(Dataset entries)
____

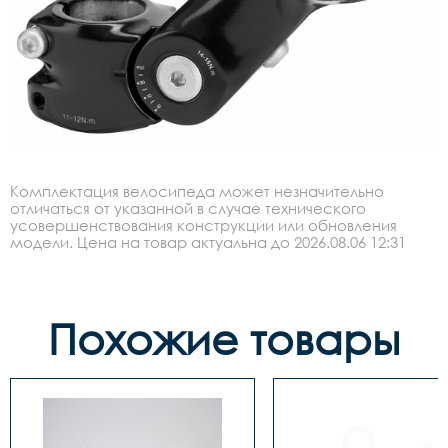
Комплектация велосипеда может незначительно
отличаться от указанной в случае технического
усовершенствования конструкции или обновления
модели. Цена на товар актуальна до 2026.08.06 12:31
Похожие товары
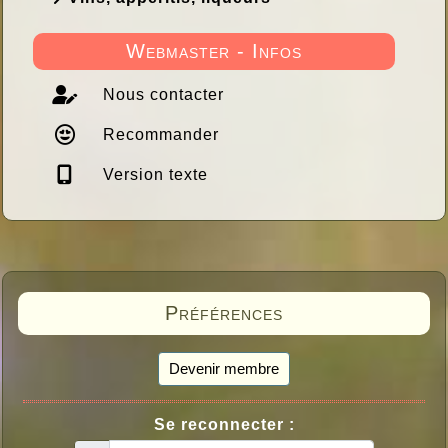
Webmaster - Infos
Nous contacter
Recommander
Version texte
Préférences
Devenir membre
Se reconnecter :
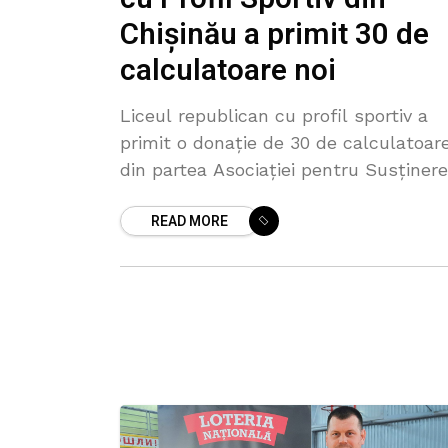
Chișinău a primit 30 de
calculatoare noi
Liceul republican cu profil sportiv a
primit o donație de 30 de calculatoar
din partea Asociației pentru Susținer
Inițiativelor Comunitare și Sportului
READ MORE
(A.S.I.C.S.), finanțată de Loteria
Națională. Donația face parte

____

* **EXERCISE BRIEF**: Extract the text of all the records above verbatim, excluding pictures.

* **TASK RESULT**:
Комплектация велосипеда может незначительно
отличаться от указанной в случае технического
усовершенствования конструкции или обновления
модели. Цена на товар актуальна до 2026.08.06 12:31
Похожие товары
Webmaster - Infos
Nous contacter
Recommander
Version texte
Préférences
Devenir membre
Se reconnecter :
Chișinău a primit 30 de
calculatoare noi
Liceul republican cu profil sportiv a
primit o donație de 30 de calculatoar
din partea Asociației pentru Susținer
Inițiativelor Comunitare și Sportului
READ MORE
(A.S.I.C.S.), finanțată de Loteria
Națională. Donația face parte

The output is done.